At least in one situation: if it has moved to dismiss a prosecution under Federal Rule 48(a). If that is the case, the DOJ argued on Tuesday, the U.S. Attorney General could literally accept a bag of cash from the defendant in open court, and the judge would still have to grant the motion to dismiss.
It said this in a hearing about its decision to dismiss the charges against former National Security Advisor Michael Flynn. As you may recall, Flynn was one of the Trump officials who some claimed—and I know this will seem hard to believe—were involved in Russia-related shenanigans before and after the election and then lied to the FBI about it. In Flynn’s case, this was based on nothing more than evidence, and it looked like he might actually get jail time on these charges just because he pleaded guilty to them twice. Because of this injustice, and not because the President wanted the charges dropped, U.S. Attorney General Bill Barr decided to drop the charges.
Concerned that the decision might in fact have something to do with the President’s wishes, Judge Emmet Sullivan appointed a retired judge to act as amicus curiae and review things. This is unusual, but then so is a sudden decision by the executive branch to drop charges against a guy who pleaded guilty to lying about things that might involve the head of the executive branch. With the prosecution and defendant in agreement, there was nobody to take a contrary position, which is normally how claims are tested in an adversary system. Hence the appointment.
In June, the amicus filed a brief arguing that there was “clear evidence of a gross abuse of prosecutorial power” and that Flynn had committed perjury. In response, the government argued that it didn’t make any difference: it was gonna drop the charges and there was nothing the judge could do about it. Flynn filed a petition asking the D.C. Circuit to order the judge to grant its motion, and a divided panel agreed. Sullivan asked the full D.C. Circuit to review this, and that hearing took place on Tuesday.
The legal issue is actually pretty straightforward. Rule 48(a) says: “The government may, with leave of court, dismiss an indictment, information, or complaint.” See the issue? With leave of court. Hm. Well, what could that possibly mean? To the government, it means this: The court may ask the government if it really wants to dismiss, and then it must grant leave to do that.
I am not making that up.
If there are improprieties, the DOJ argues, those can and should be addressed in other ways, but a judge can do nothing because the decision whether to prosecute is always up to the executive branch, no matter what. For the judge to intervene would violate separation of powers.

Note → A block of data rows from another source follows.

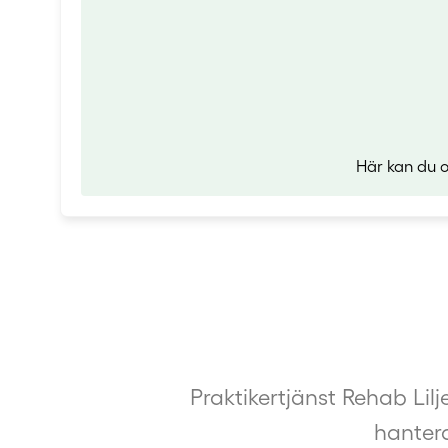
Här kan du o
Praktikertjänst Rehab Li
hantera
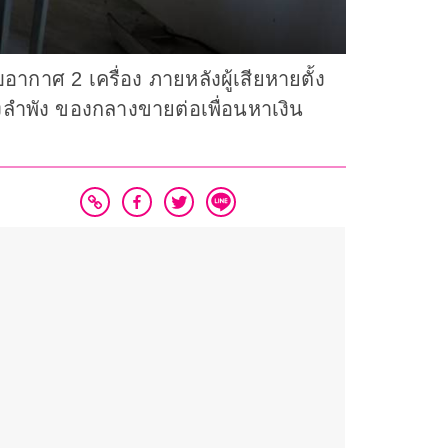
อากาศ 2 เครื่อง ภายหลังผู้เสียหายตั้ง
งลำพัง ของกลางขายต่อเพื่อนหาเงิน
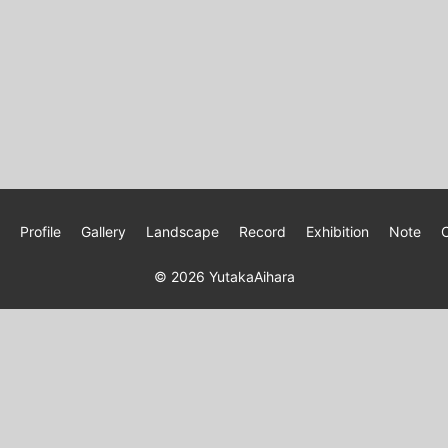
Profile
Gallery
Landscape
Record
Exhibition
Note
© 2026
YutakaAihara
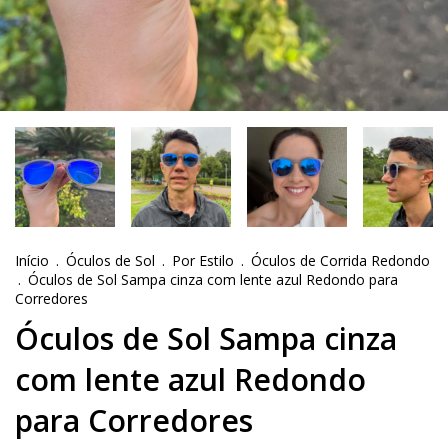
Início
.
Óculos de Sol
.
Por Estilo
.
Óculos de Corrida Redondo
.
Óculos de Sol Sampa cinza com lente azul Redondo para
Corredores
Óculos de Sol Sampa cinza
com lente azul Redondo
para Corredores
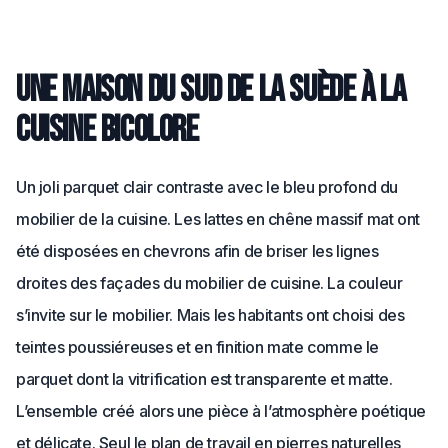
Une maison du sud de la Suède à la
cuisine bicolore
Un joli parquet clair contraste avec le bleu profond du
mobilier de la cuisine. Les lattes en chêne massif mat ont
été disposées en chevrons afin de briser les lignes
droites des façades du mobilier de cuisine. La couleur
s’invite sur le mobilier. Mais les habitants ont choisi des
teintes poussiéreuses et en finition mate comme le
parquet dont la vitrification est transparente et matte.
L’ensemble créé alors une pièce à l’atmosphère poétique
et délicate. Seul le plan de travail en pierres naturelles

Okay, with that setup, here is a rough transcript of the relevant argument sections, adapted from C-SPAN’s even rougher transcript. In this first section, Judge Robert Wilkins asks Flynn’s attorney if a judge could consider allegations that a dismissal (not this one, of course) was the result of a bribe. And not just any bribe, but one witnessed by a bunch of nuns and bishops with smartphones:
Judge Wilkins: Good morning, Ms. Powell. I have a hypothetical. Suppose in the future, in a different administration, you had a 48(a) motion that was filed … and the prosecution said it is because of exculpatory evidence that we are moving to dismiss, and a Catholic University law professor asks to be appointed amicus because a group of nuns and bishops happened to witness the prosecutor taking a briefcase full of cash from the defendant in the case, and they made a videotape using their smartphones of the transaction and presented that to him along with sworn declarations, and so he wants to file an amicus brief and attach that evidence. Is that improper?

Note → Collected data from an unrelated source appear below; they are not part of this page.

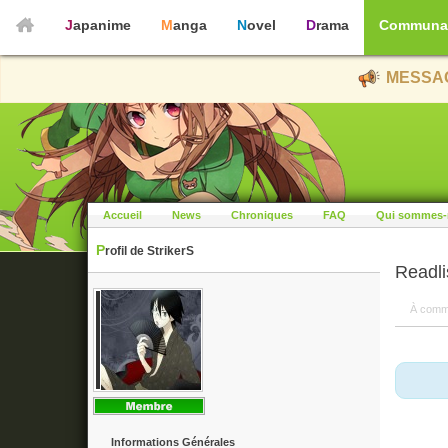
Japanime
Manga
Novel
Drama
Communa
MESSAG
Accueil
News
Chroniques
FAQ
Qui sommes-
Profil de StrikerS
Readli
À comm
Informations Générales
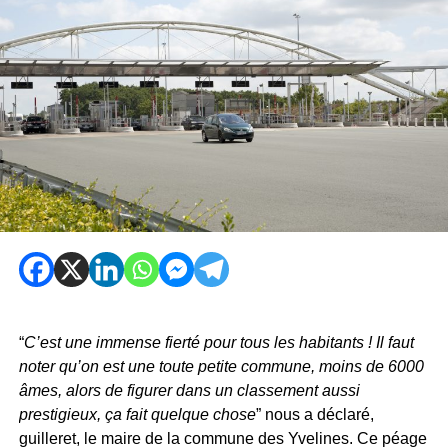
“
C’est une immense fierté pour tous les habitants ! Il faut
noter qu’on est une toute petite commune, moins de 6000
âmes, alors de figurer dans un classement aussi
prestigieux, ça fait quelque chose
” nous a déclaré,
guilleret, le maire de la commune des Yvelines. Ce péage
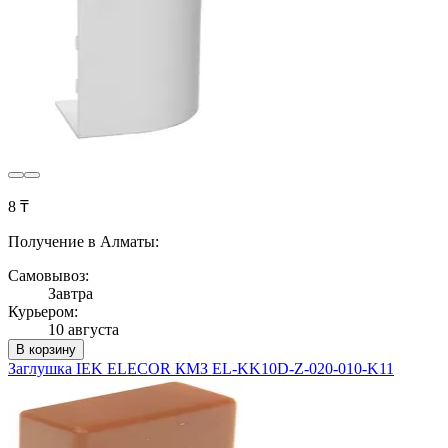
8 ₸
Получение в Алматы:
Самовывоз:
Завтра
Курьером:
10 августа
В корзину
Заглушка IEK ELECOR КМЗ EL-KK10D-Z-020-010-K11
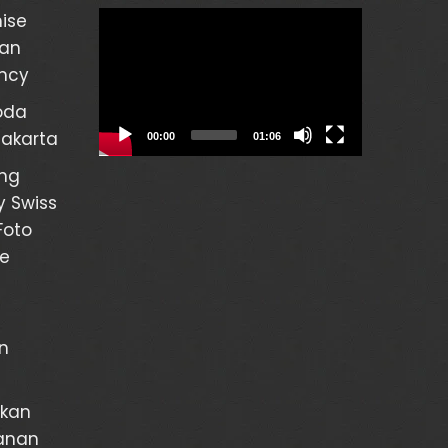
Video
ise
Player
gan
ency
oda
Jakarta
00:00
01:06
ng
y Swiss
Foto
re
n
rkan
janan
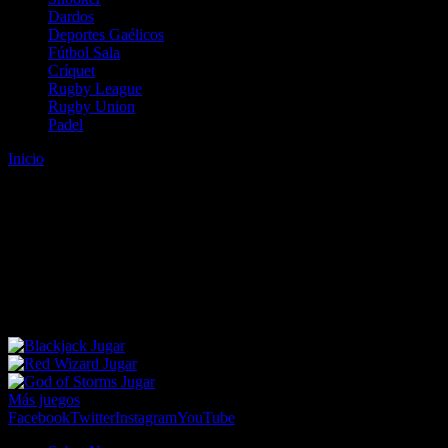
Dardos
Deportes Gaélicos
Fútbol Sala
Críquet
Rugby League
Rugby Union
Padel
Inicio
Error
ERROR 404 - NO SE HA ENCONTRADO EL
ARCHIVO
Lo sentimos pero no se ha podido localizar la página que estás
buscando. Es posible que hayas introducido una URL errónea o que
se haya producido un cambio en la dirección web. Para recibir
ayuda sobre la página a la que quieres acceder visita nuestro map
Jugar
Jugar
Jugar
Más juegos
Facebook
Twitter
Instagram
YouTube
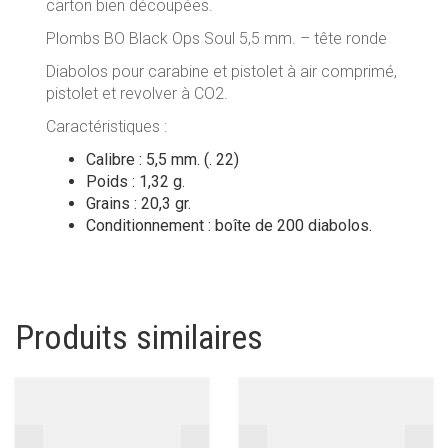
carton bien découpées.
Plombs BO Black Ops Soul 5,5 mm. – tête ronde
Diabolos pour carabine et pistolet à air comprimé,
pistolet et revolver à CO2.
Caractéristiques :
Calibre : 5,5 mm. (. 22)
Poids : 1,32 g.
Grains : 20,3 gr.
Conditionnement : boîte de 200 diabolos.
Produits similaires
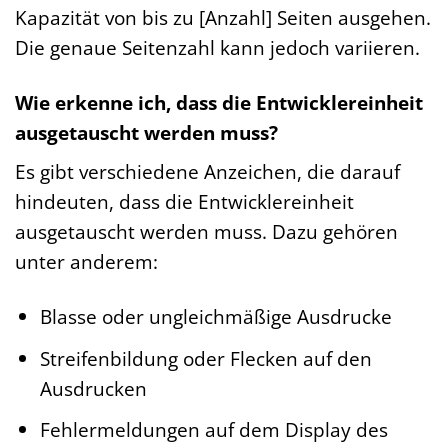
Kapazität von bis zu [Anzahl] Seiten ausgehen.
Die genaue Seitenzahl kann jedoch variieren.
Wie erkenne ich, dass die Entwicklereinheit
ausgetauscht werden muss?
Es gibt verschiedene Anzeichen, die darauf
hindeuten, dass die Entwicklereinheit
ausgetauscht werden muss. Dazu gehören
unter anderem:
Blasse oder ungleichmäßige Ausdrucke
Streifenbildung oder Flecken auf den
Ausdrucken
Fehlermeldungen auf dem Display des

Powell: Well, that would certainly be improper behavior by the prosecutor and worthy of prosecution itself ….
Judge Wilkins: Is appointment of that professor as amicus improper?
Powell: I believe it would be, if the government had already filed a 48(a) motion and decided through appropriate channels to drop the case…. [T]he considerations that go into that belong to the Department of Justice, not the … judiciary, although [DOJ] could certainly make a criminal referral and should.

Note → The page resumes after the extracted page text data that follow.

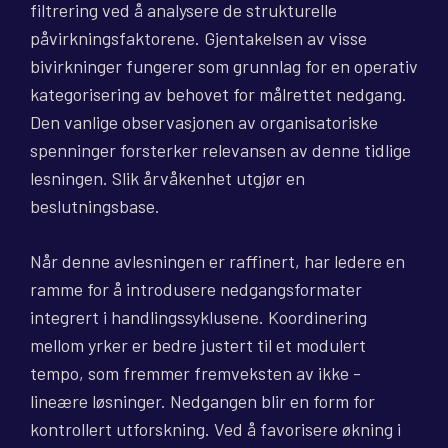
filtrering ved å analysere de strukturelle
påvirkningsfaktorene. Gjentakelsen av visse
bivirkninger fungerer som grunnlag for en operativ
kategorisering av behovet for målrettet nedgang.
Den vanlige observasjonen av organisatoriske
spenninger forsterker relevansen av denne tidlige
lesningen. Slik årvåkenhet utgjør en
beslutningsbase.
Når denne avlesningen er raffinert, har ledere en
ramme for å introdusere nedgangsformater
integrert i handlingssyklusene. Koordinering
mellom yrker er bedre justert til et modulert
tempo, som fremmer fremveksten av ikke -
lineære løsninger. Nedgangen blir en form for
kontrollert utforskning. Ved å favorisere økning i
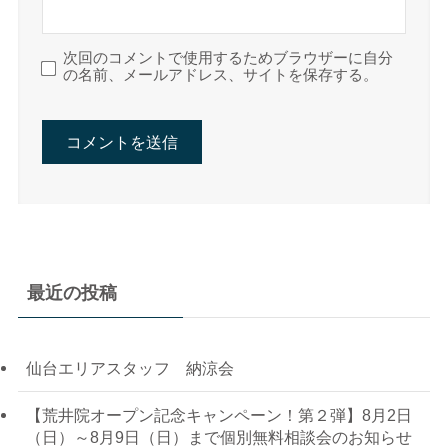
次回のコメントで使用するためブラウザーに自分
の名前、メールアドレス、サイトを保存する。
最近の投稿
仙台エリアスタッフ 納涼会
【荒井院オープン記念キャンペーン！第２弾】8月2日
（日）～8月9日（日）まで個別無料相談会のお知らせ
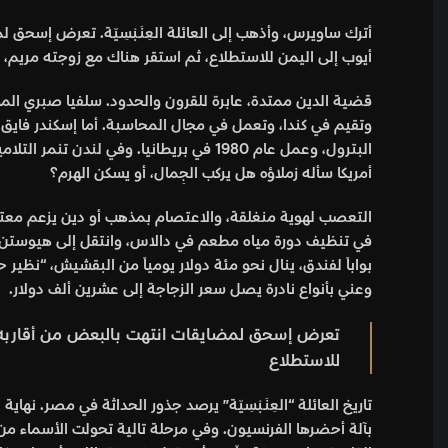
أترك ساويرس، وأذهب إلى العائلة العِنَـبْسِيّة. تعرض إسحق
أيوب إلى اليمن للاستطلاع، ثم استقر هناك مع زوجته مريم، 
أمريكا سأله زملاؤه هل يركب الجِمال، أو يسكن الهرم؟
التعصب لهوية منغلقة، والاعتصام بمذهب أو دين يزعم معتنقوه
وعني بأنواع نادرة يصل سعر الزجاجة إلى عشرين ألف دولار.
تعرض إسحق لمضايقات انتهت بالبعض من أقاربه ومع
للاستطلاع
بآلة أحضرها الفرنسيون. وفي مرحلة تالية تحولت الأسماء من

Judge Wilkins: So [what if] the district judge says “I am not going to appoint an amicus because the defendant has objected, I am going to hold a hearing and ask those witnesses to come to the hearing and bring their video footage of this alleged bribe.” The district judge … cannot hold that hearing?
Powell: He cannot go behind the prosecutor’s decisions to dismiss a case, and he certainly can’t on the facts of this case. I mean, one of the reasons—
Judge Wilkins: I’m asking you about my hypothetical. Would it be improper for the district judge to hold a hearing under the facts of my hypothetical?
Powell: [U]nder the facts of your hypothetical, what the district judge would have to do is refer the matter to [DOJ] for prosecution.
So, if a group of nuns and bishops offer the judge a video of a prosecutor taking a bribe, all the judge can do is ask DOJ to prosecute its prosecutor.
Just to confirm what he was hearing, Judge Wilkins brought this up again later:
Judge Wilkins: Just following up on my earlier hypothetical just so that we’re clear. If, in that situation, the district judge said “I want to have a hearing …, and I want to have the nuns and priests testify and view their videotape showing this alleged handing over of cash from the defendant to the prosecutor,” you would say they have no authority to proceed in that fashion?
Powell: I would say he does not have that authority under rule 48(a). He would need to refer it for prosecution by the Department of Justice.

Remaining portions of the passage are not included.